Die arbeitsmarktpolitische Entwicklung der letzten Jahre war geprägt von Begleitmaßnahmen zur Pensionsreform, der späteren Neudefinition der Zumutbarkeitsbestimmungen für Arbeitslose sowie umfangreichen Förderprogrammen im Bereich Jugendlicher und Lehrlinge. Ausschlaggebend für die "leichte Trendwende" auf dem Arbeitsmarkt ab dem zweiten Halbjahr 2006 war jedoch das Anspringen der Konjunktur, sagt Arbeitsmarktexperte Wolfgang Alteneder von der Forschungsgesellschaft Synthesis – über den Effekt massiv verstärkter AMS-Schulungsmaßnahmen hinaus.

Augen verschlossen

Alteneder: "Seit dem Abschwungjahr 2001 hat sich die Arbeitslosigkeit massiv ausgeweitet. Die Bundesregierung hat vor dieser Zuspitzung sehr lange die Augen verschlossen und erst für das Wahljahr in einem enormen Kraftakt ein relativ kurzfristiges Beschäftigungspaket aus dem Boden gestampft."

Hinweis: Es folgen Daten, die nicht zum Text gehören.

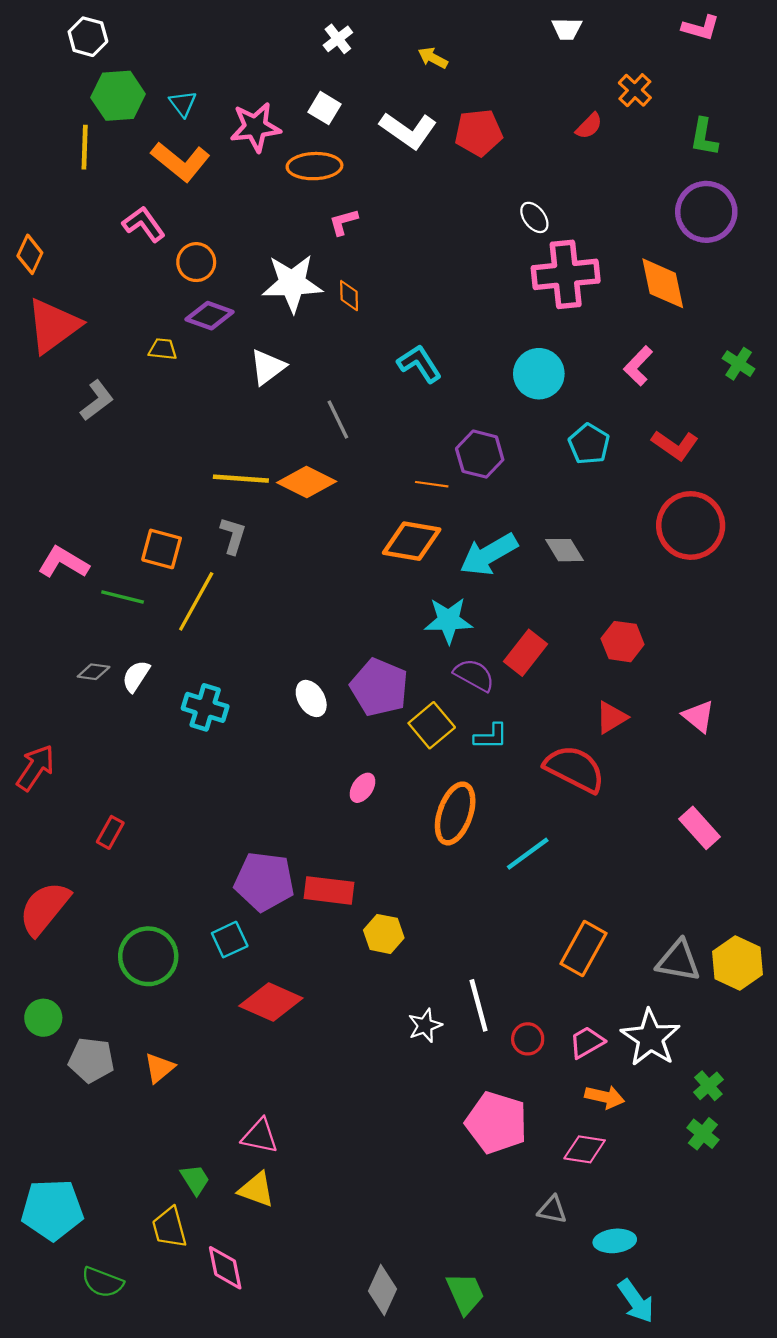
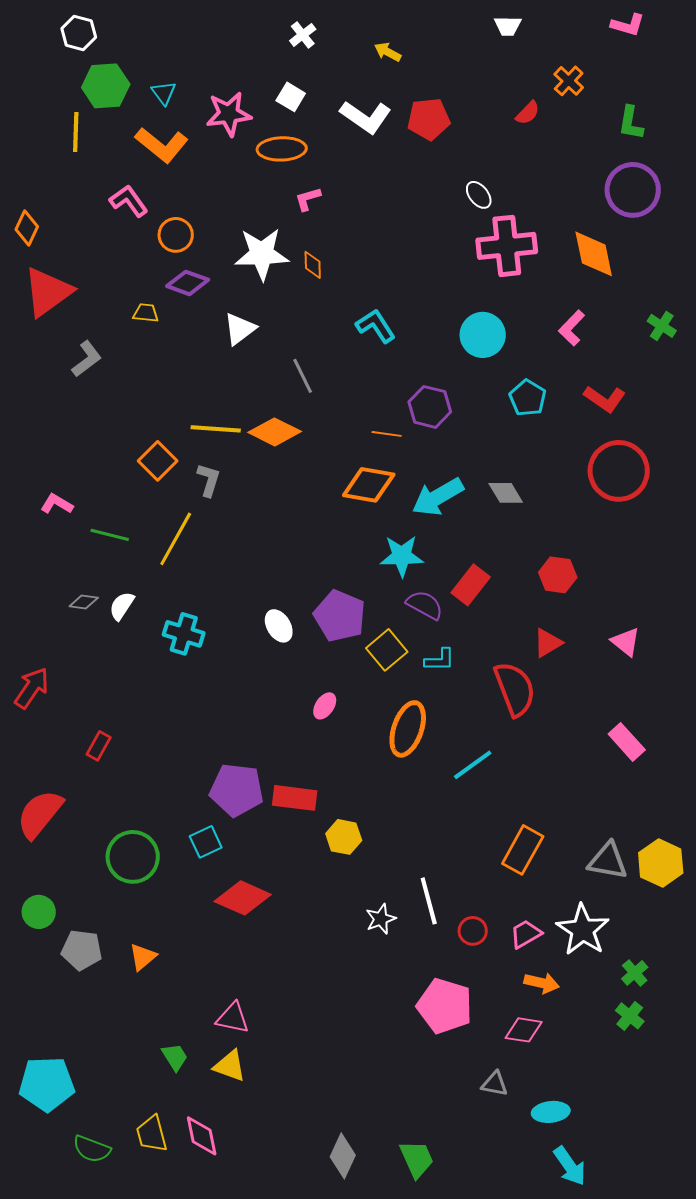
orange square: (162, 549) -> (158, 461), moved, turned 30
pink L-shape: (63, 562) -> (57, 504), size x0.7
red semicircle: (575, 769) -> (515, 689), turned 42
yellow trapezoid: (169, 1228) -> (152, 1134), moved

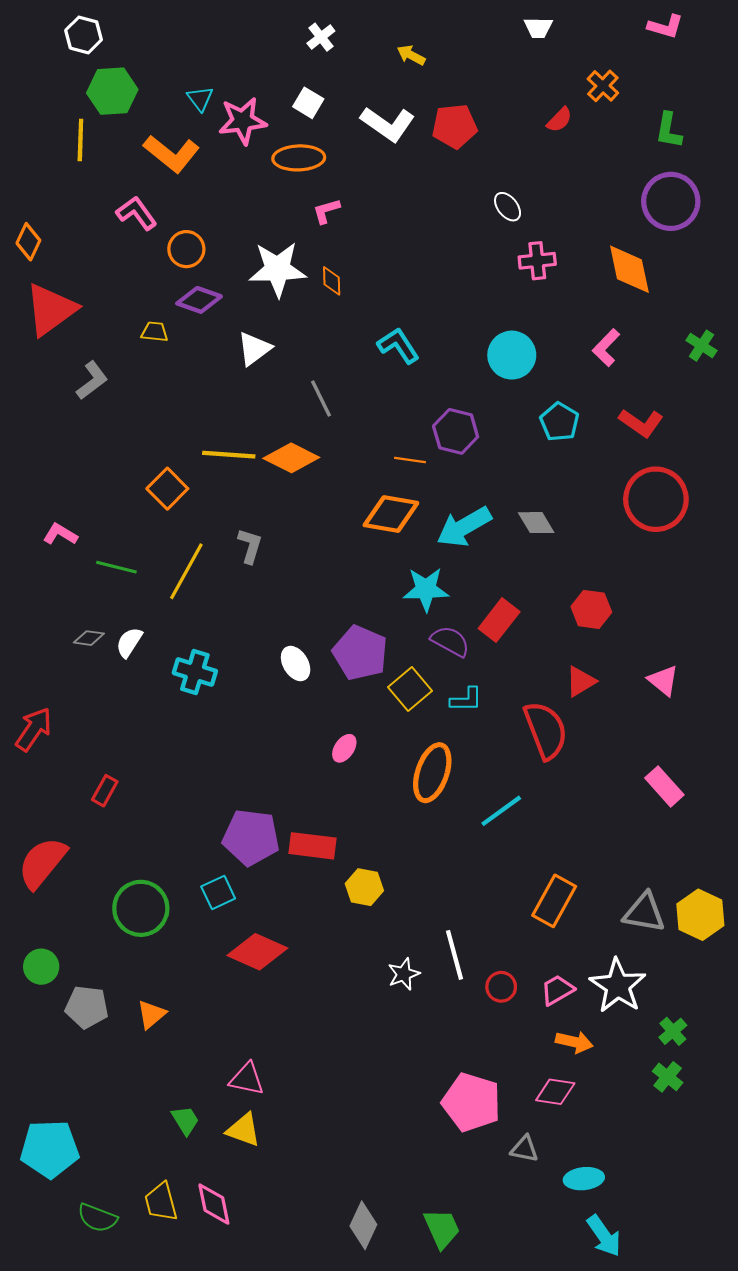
cyan triangle: (164, 93) -> (200, 99), moved
pink cross: (507, 246) -> (537, 261), size x0.6
gray L-shape: (209, 480) -> (250, 546), moved
pink pentagon: (445, 1006) -> (471, 1102), moved

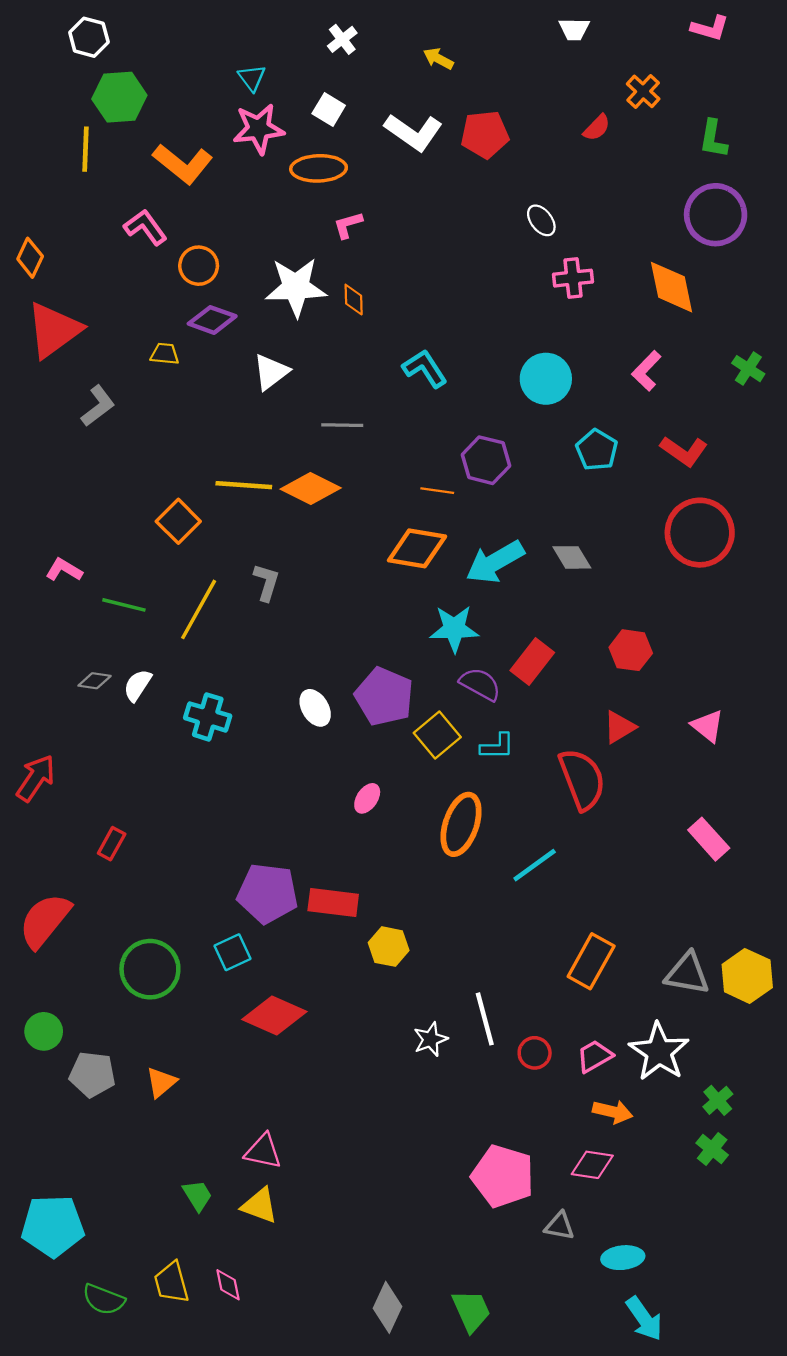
cyan triangle: (200, 99) -> (252, 78), moved
gray line: (321, 399) -> (342, 425), turned -63
pink diamond: (214, 1204) -> (228, 1285), size x0.7

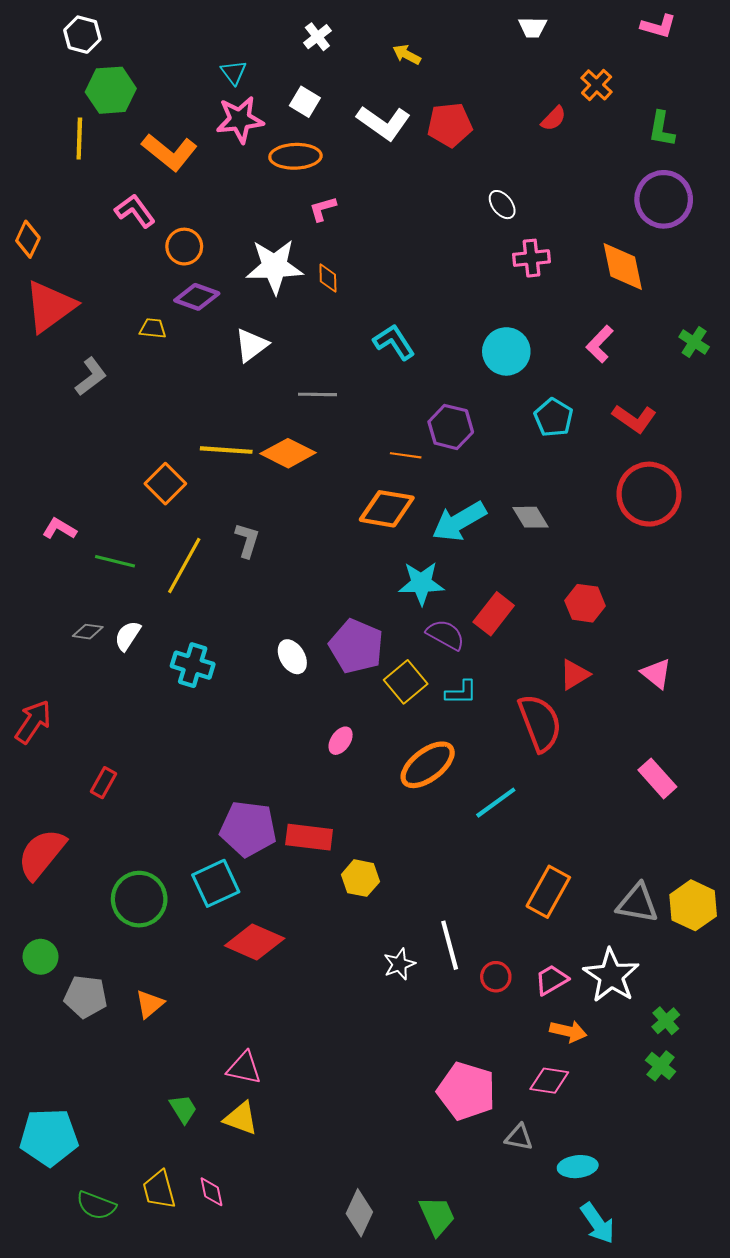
orange ellipse: (461, 824) -> (428, 765), turned 34
cyan square: (233, 952) -> (216, 883), size x1.4

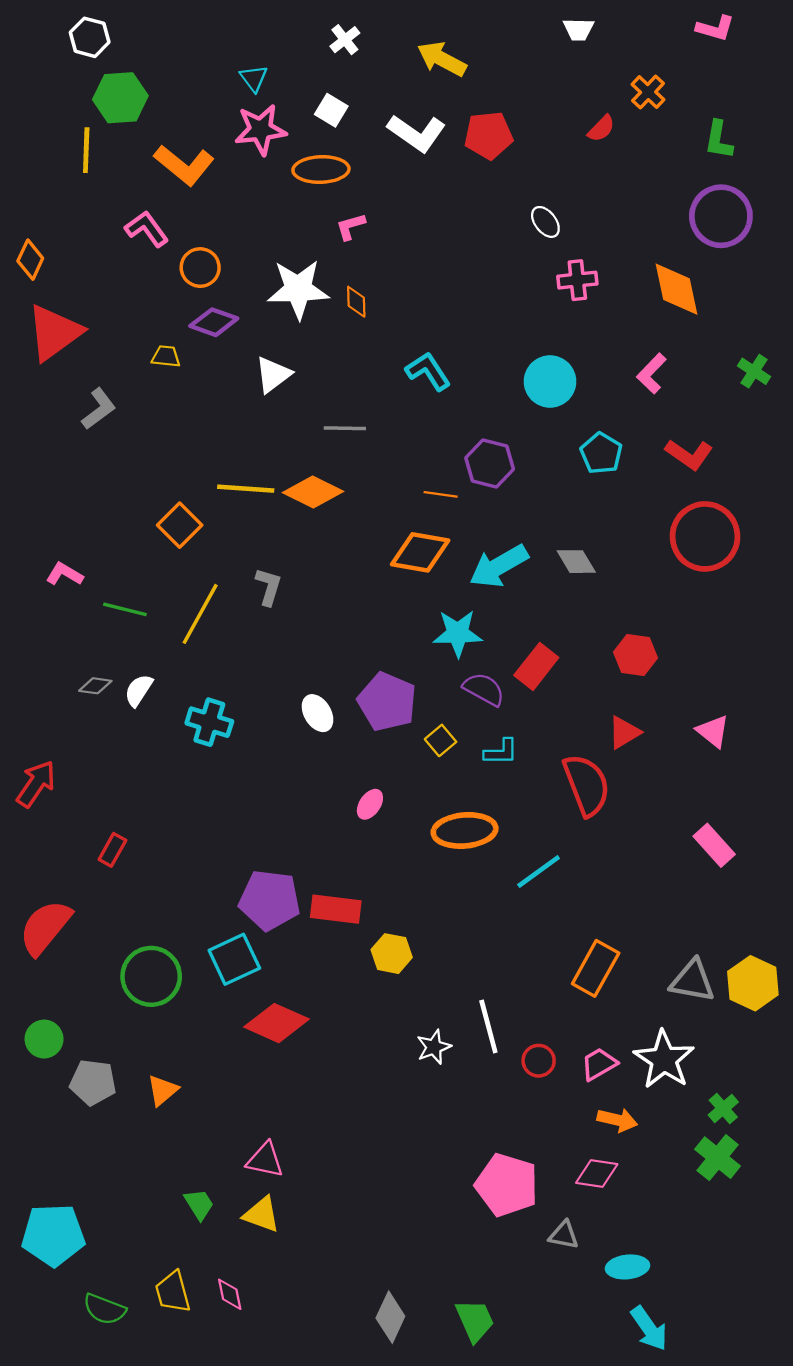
yellow arrow: (407, 55) -> (442, 59), size x1.6
yellow square: (406, 682) -> (441, 740), size x0.7
orange ellipse: (428, 765) -> (465, 830), turned 32
green cross: (661, 1066) -> (718, 1158), size x1.4

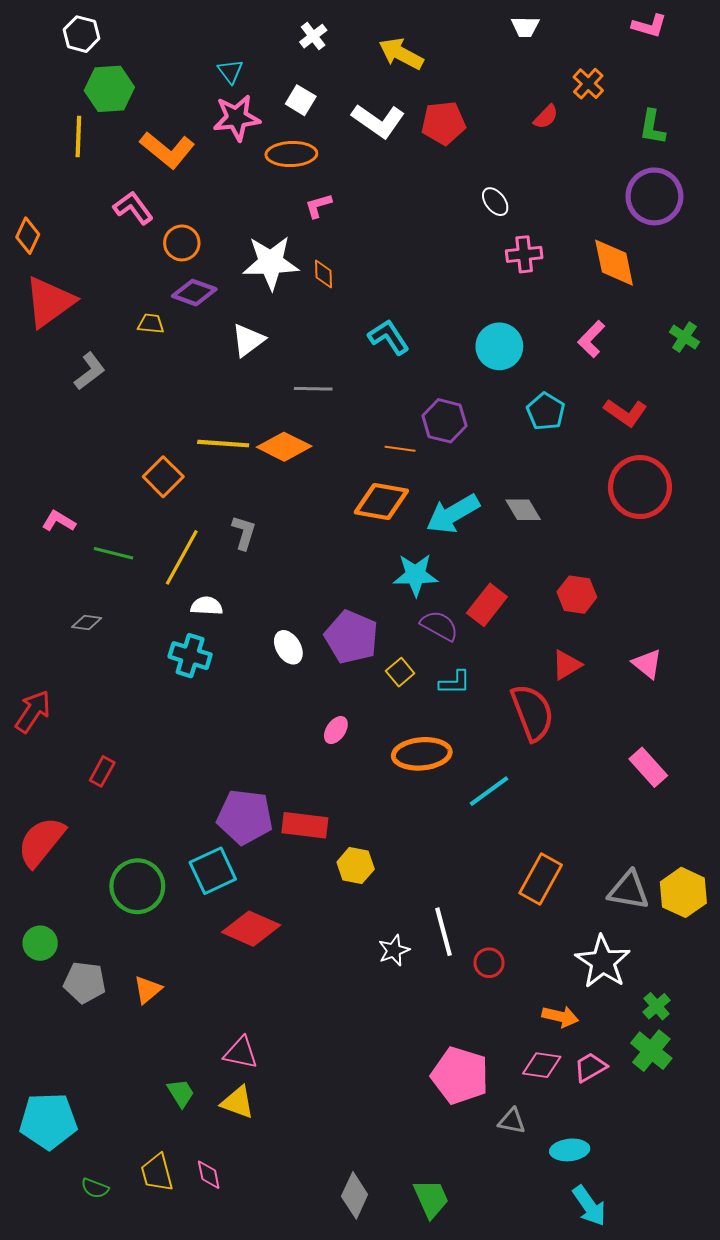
white semicircle: (139, 690) -> (207, 606), moved, turned 60
pink trapezoid: (599, 1064) -> (590, 1067), moved
green semicircle: (104, 1309) -> (95, 1188), size x0.7

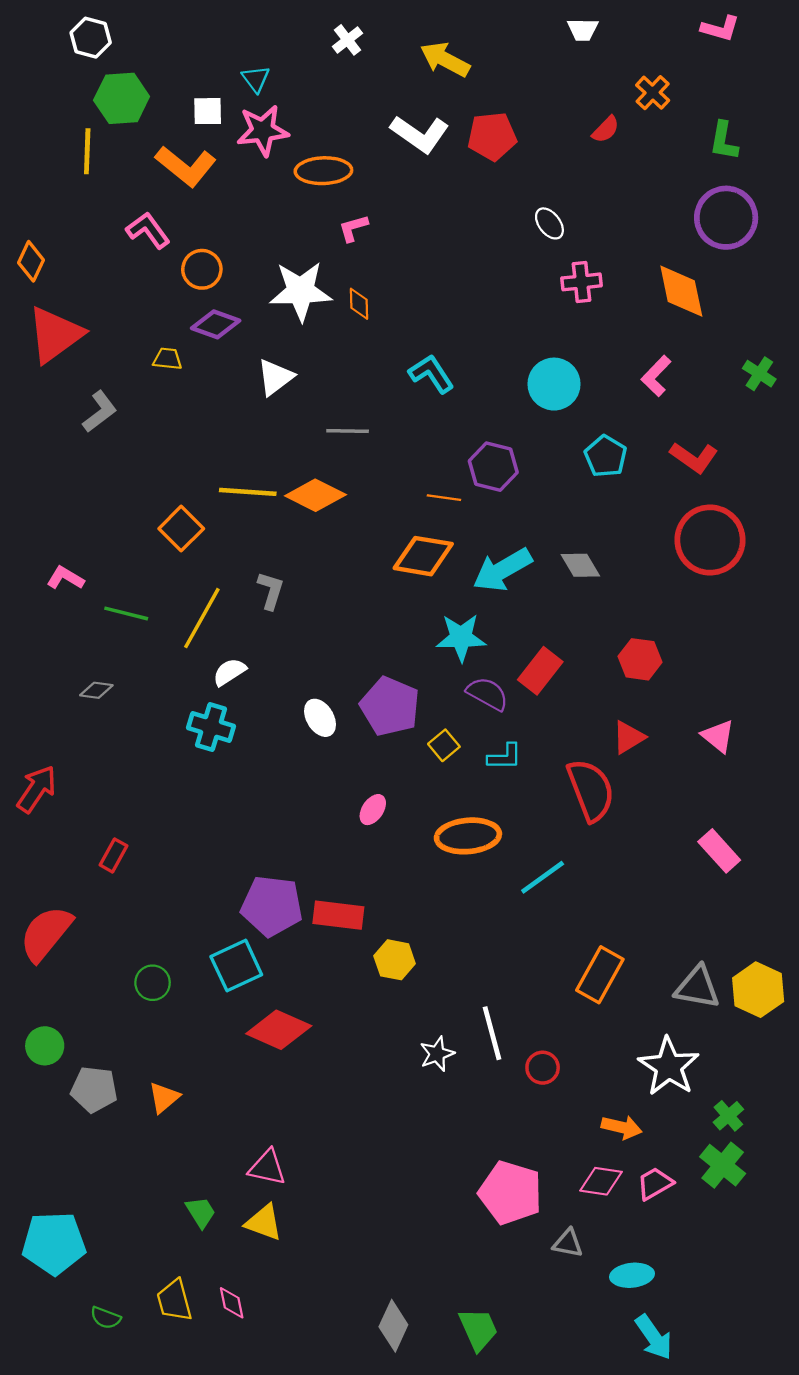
white square: (301, 100) -> (208, 111), moved, turned -32
white semicircle: (207, 606) -> (229, 672), turned -36
green circle: (137, 886) -> (153, 983), size x0.6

AMS-Vorstand Johannes Kopf hofft, dass das Arbeitsmarktbudget von der nächsten Regierung nicht wieder drastisch zurück gefahren wird. Mehr als 60.000 zusätzliche Arbeitslose werden heuer aus den Zusatzmitteln des Beschäftigungspaketes vom Herbst 2005 höher qualifiziert und scheinen nicht in der Arbeitslosenstatistik auf. Kopf: "Wir wissen in Europa kein Beispiel, wo es ein derart umfangreiches Einzelpaket für den Arbeitsmarkt gegeben hätte. Unsere Budget wurde dadurch um 30 Prozent auf mehr als 800 Millionen Euro erhöht. Ich hoffe, dass solch ein Ausgabenrahmen auch 2007 zur Verfügung steht."

Endgültige Ostöffnung

Eine der größten Herausforderungen der nächsten Legislaturperiode wird die Vorbereitung auf die endgültige Öffnung des Arbeitsmarktes für Arbeitssuchende aus den neuen EU-Staaten sein, sagt Kopf. Bisher nennt er in diesem Bereich die Bevorzugung von Saisonniers aus den neuen EU-Ländern gegenüber Drittstaaten, den quotenfreien Zugang für Schlüsselarbeitskräfte oder die Legalisierung der Ost-Pflegekräfte als erledigt.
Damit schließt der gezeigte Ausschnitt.